We're back in the flat above the sculpture studios, last night's feast on the table; whisky bottle for the prof, wine for me. We plot a boat trip, down the Nene from Peterborough, reprising Clare's adolescent voyage to Wisbech. Catling thinks he can get his cruiser, by easy stages, to Northampton. Then, through almost fifty locks, to Peterborough. It will take most of the summer.

We watch the video version of a film by Philip Trevelyan,
The Moon and the Sledgehammer
. Which shifts, very neatly, as Catling knows it will, between my pursuit of John Clare and my fondness for the work of the playful documentarist, Andrew Kötting. (Who has recently relocated to St Leonards. Given his preoccupations, an inevitable exile.)

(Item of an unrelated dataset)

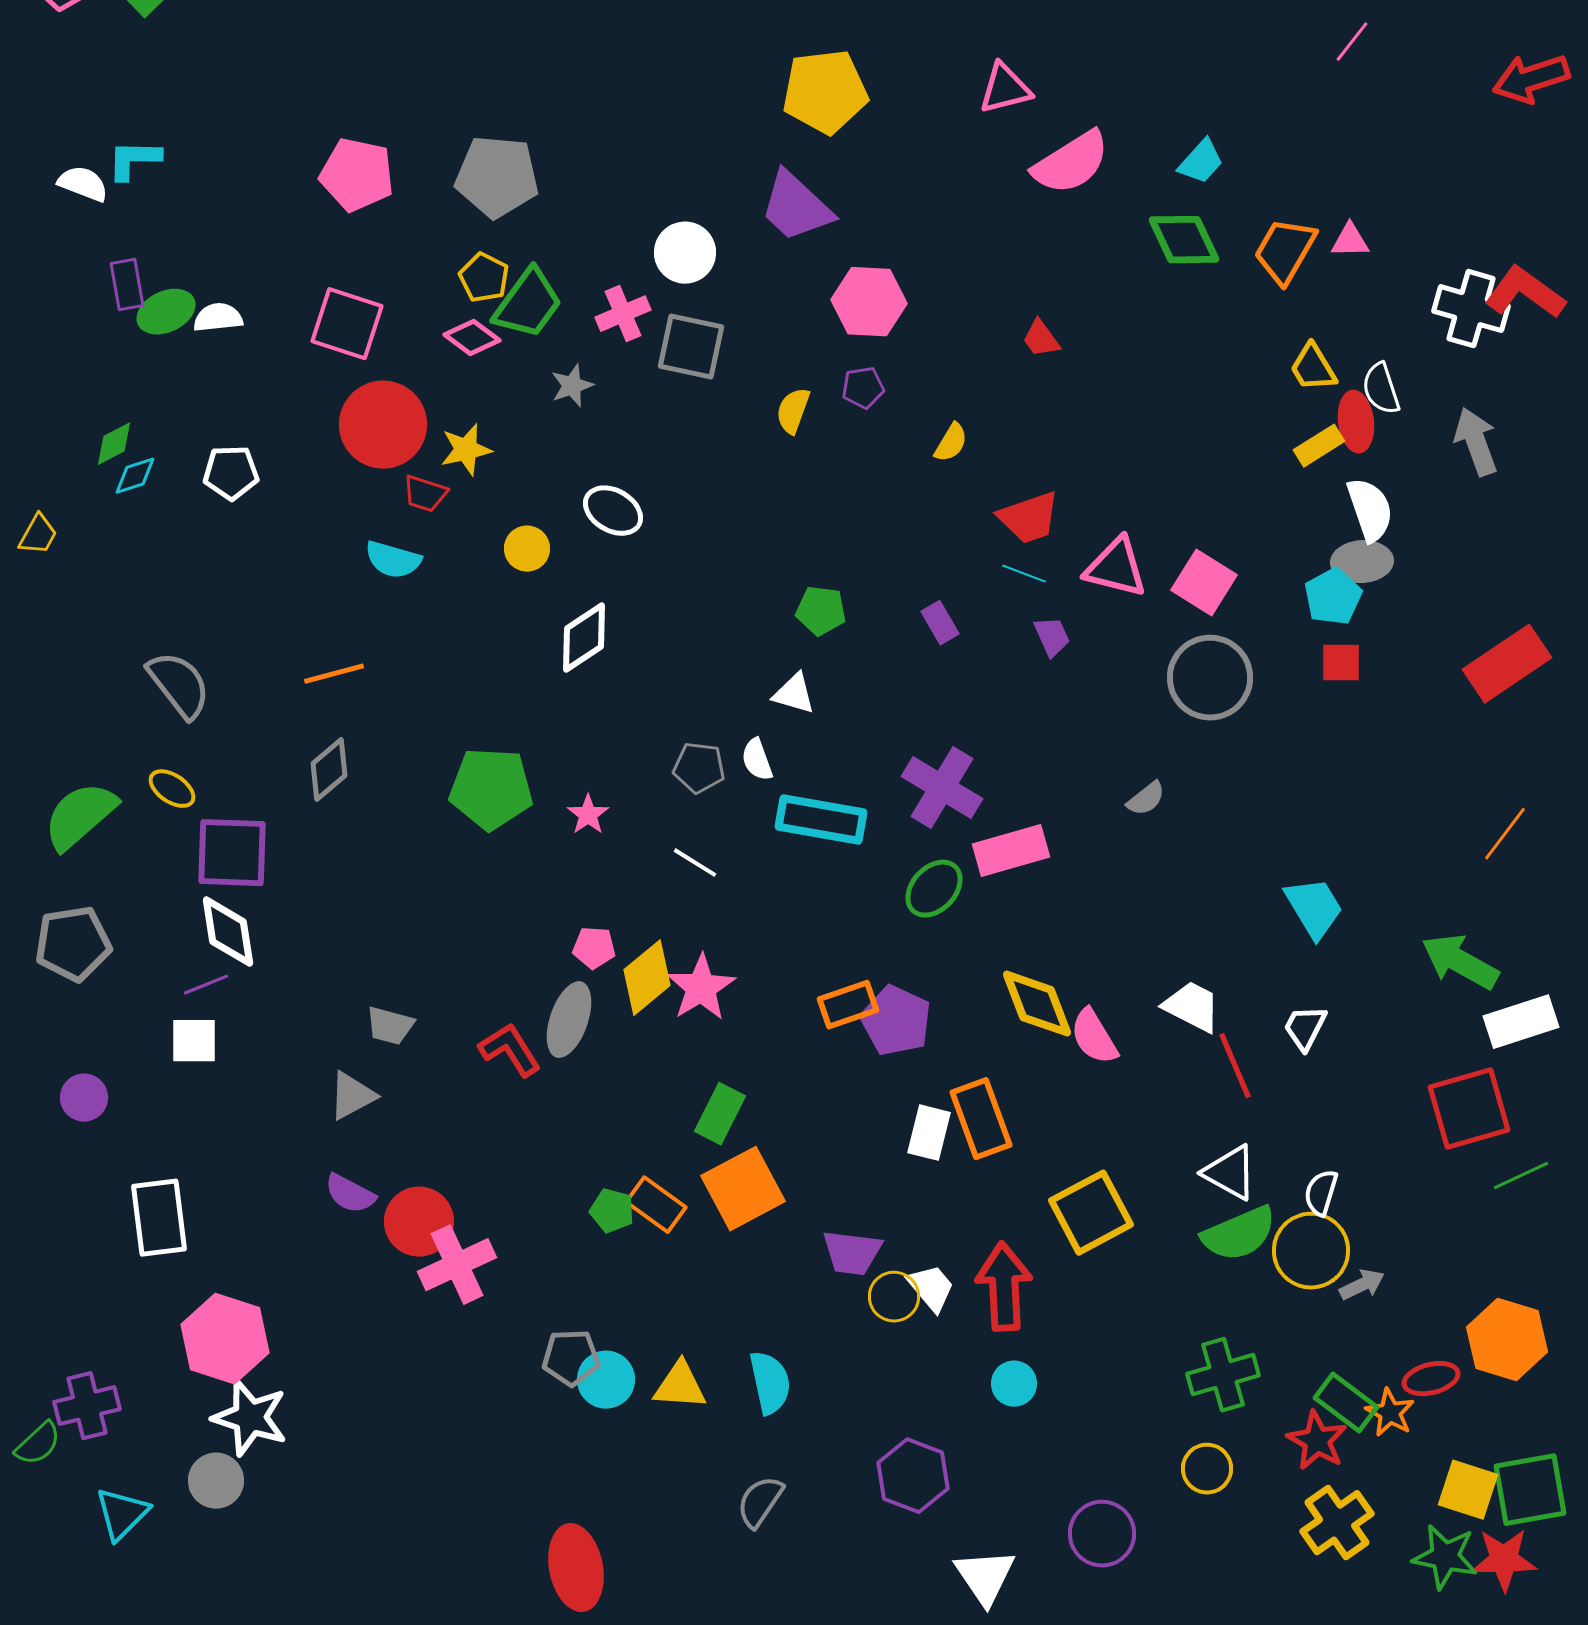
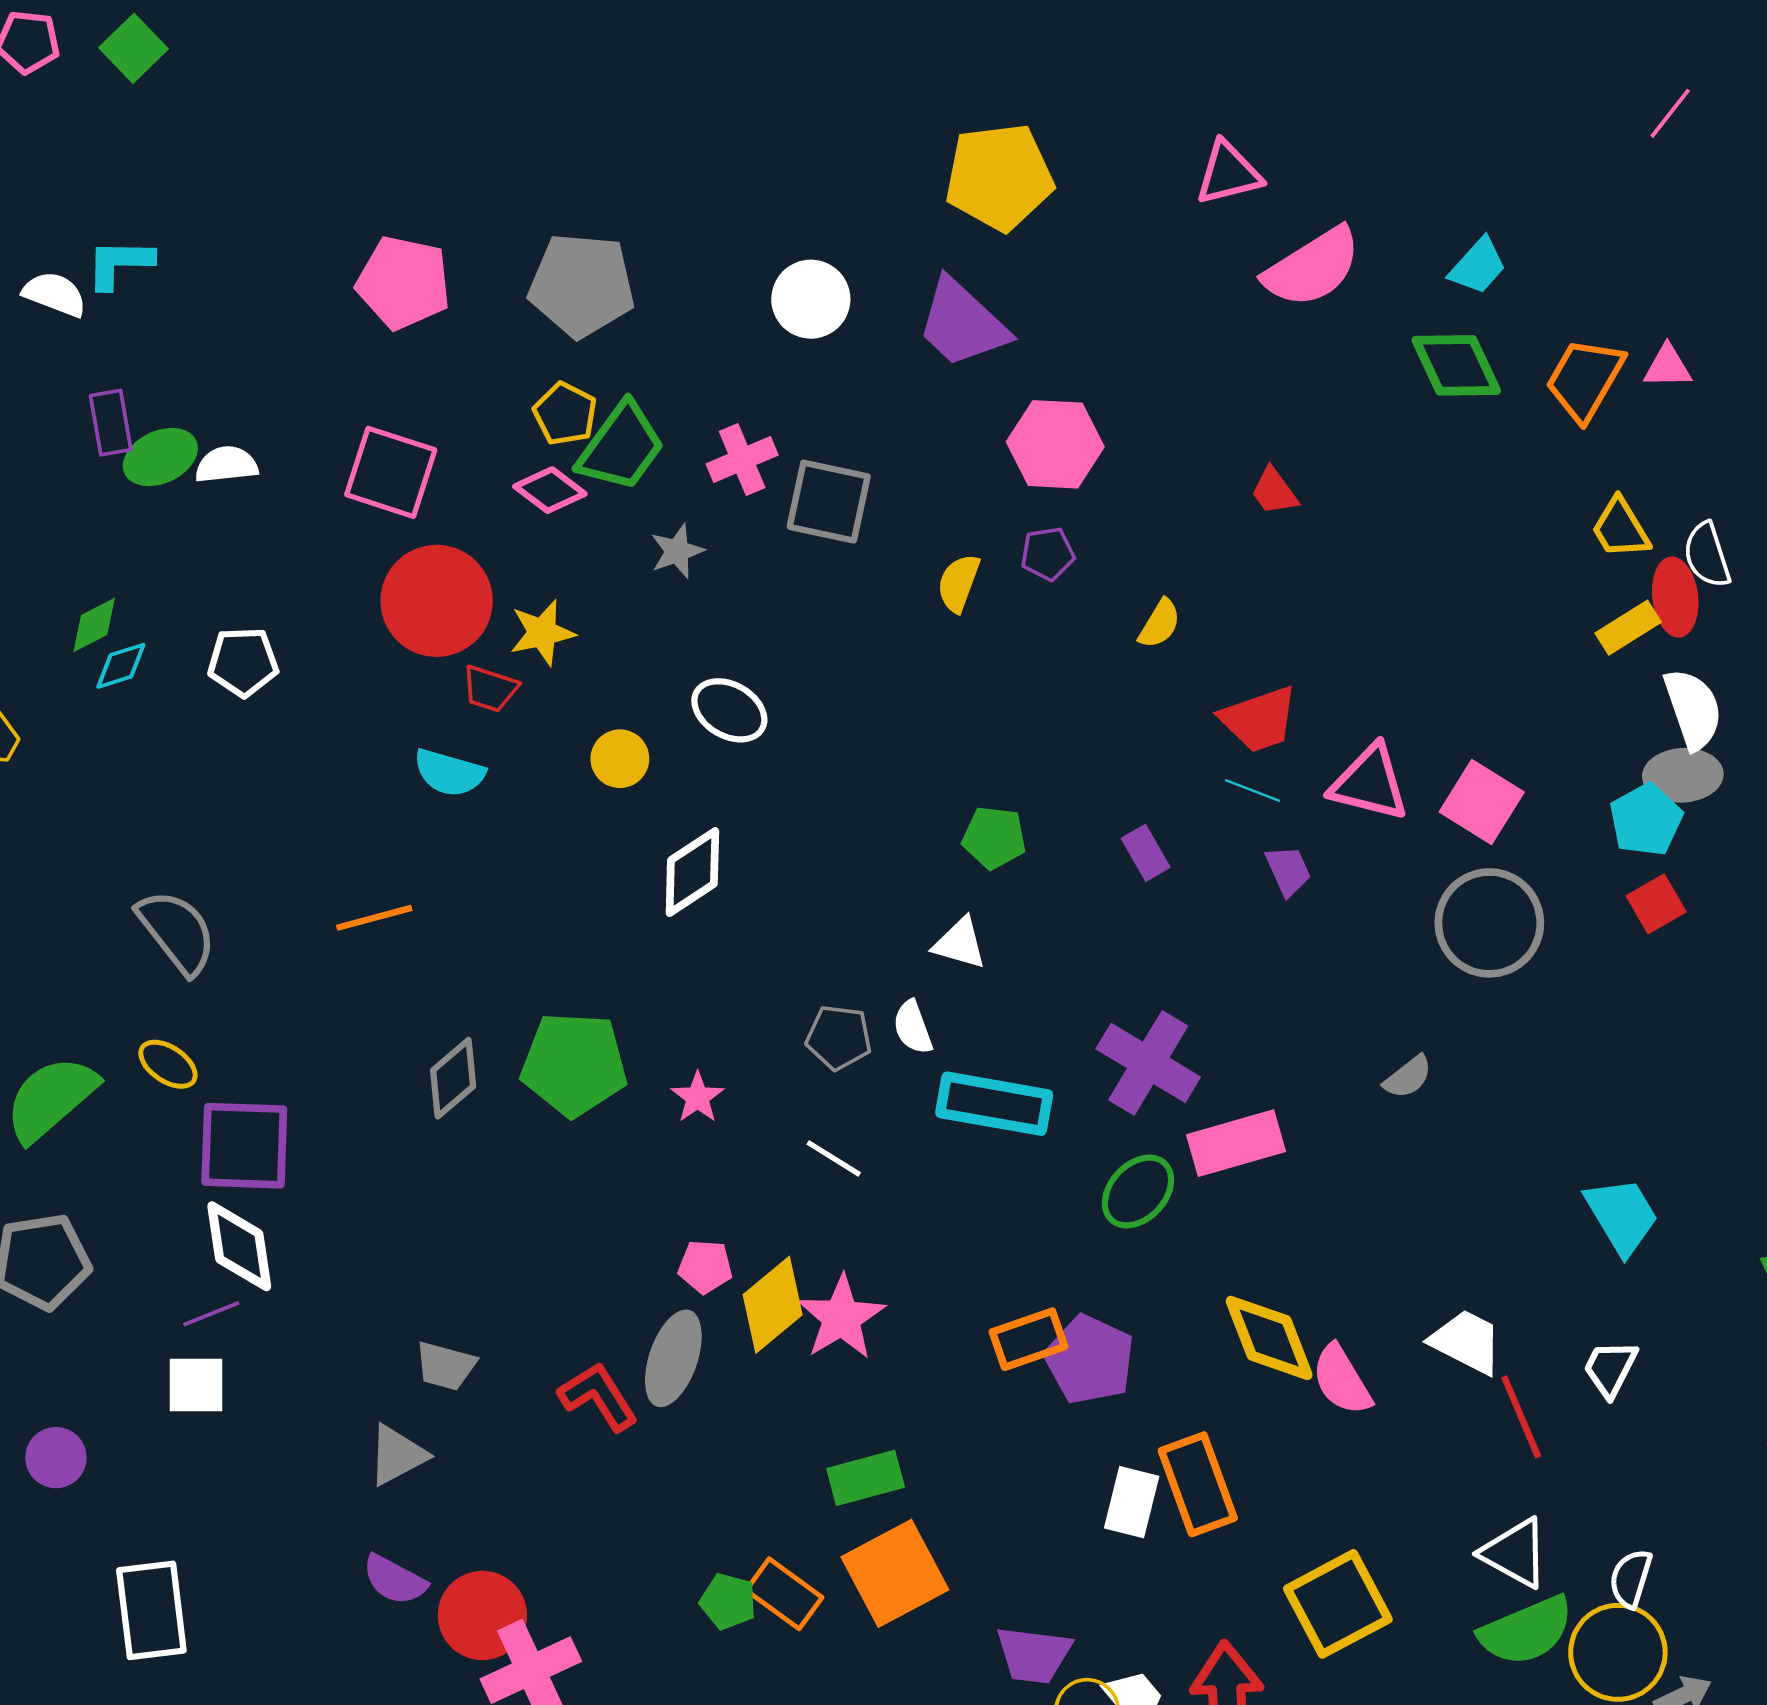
white circle: (685, 253) -> (811, 299), moved
red square: (1341, 663) -> (1656, 904), turned -30
gray diamond: (329, 770) -> (453, 1078), moved
green rectangle: (720, 1114) -> (866, 1478), turned 48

The film witnesses a submerged family in a Sussex forest. English eccentrics, who tend traction engines, are languaged in ways the rest of us, chewed over by urban life, have put aside. My cigar is a soggy stub. Certain passages of this epic are, no doubt, replayed. We are spared interventions by the director, gibbering by presenters. Faces. Voices. Black kettles. Shotguns. Stubbled cheeks. Rollups grafted to rubber lips. A woman, illuminated by real and imagined sleights, speaks of the harshness of her hidden life. Mad monologues achieve the condition of poetry. A floating moon. A bloody hare. Solitaries, cohabiting in an extended family, wait for a chance to escape. Or kill. Or make their song.

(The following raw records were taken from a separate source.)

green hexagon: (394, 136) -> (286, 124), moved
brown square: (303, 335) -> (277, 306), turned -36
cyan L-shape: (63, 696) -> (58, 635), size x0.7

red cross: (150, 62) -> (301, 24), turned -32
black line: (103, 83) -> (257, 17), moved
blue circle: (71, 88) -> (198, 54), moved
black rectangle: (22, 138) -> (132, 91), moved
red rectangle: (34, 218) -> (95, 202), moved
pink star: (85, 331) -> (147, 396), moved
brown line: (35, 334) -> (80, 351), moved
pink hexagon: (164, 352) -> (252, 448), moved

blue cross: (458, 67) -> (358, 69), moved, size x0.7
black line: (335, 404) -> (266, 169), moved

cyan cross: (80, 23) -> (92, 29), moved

The only way to get anywhere near this profligate blend of inbreeding and seclusion is on water. Water slows time to a walking pace. Catling's proposed Fenland boat trip will resolve our confusions, float us free of duty, the necessary mundane of everyday life. John Clare travelled by water, as an initiation, and was refused. He marched to the sea with a sack of his own books. Many hours
of his life were spent beside rivers. Northampton was a river town, served by the Nene. Northampton kept the notebook with the journal of Clare's walk. I would go there next.

Northampton

John Clare returned to Northborough, to the home that was not a home, the wife who was not a wife, children (actual and imagined): the existential pointlessness of freedom. ‘Poet's Cottage’ was a future teddy bear reservation, a twenty-first-century toy shop waiting to happen. It didn't belong to him and it never would. Northborough was a dark place on the edge of a greater darkness, it was not Helpston. He was out of his knowledge and out of work. He had betrayed his heritage by celebrating it. He was condemned by the journal he kept. The walk from Epping Forest divided him from his former self, left him playing out time: an unscripted performance. Three and a half days on the road cancelled the four London visits, the memories accepted and authenticated by family and friends. Clare's walk confirmed his non-existence, a fugue of forgetting.

Mary Joyce, dead Mary, was the only constant in this mental landscape: a muse to be reclaimed. She was the force of the last poems written by Clare as Clare, before other selves, Byron and the rest, absorbed him; before the no-self of Northampton. ‘The vast shipwreck of my lifes esteems.’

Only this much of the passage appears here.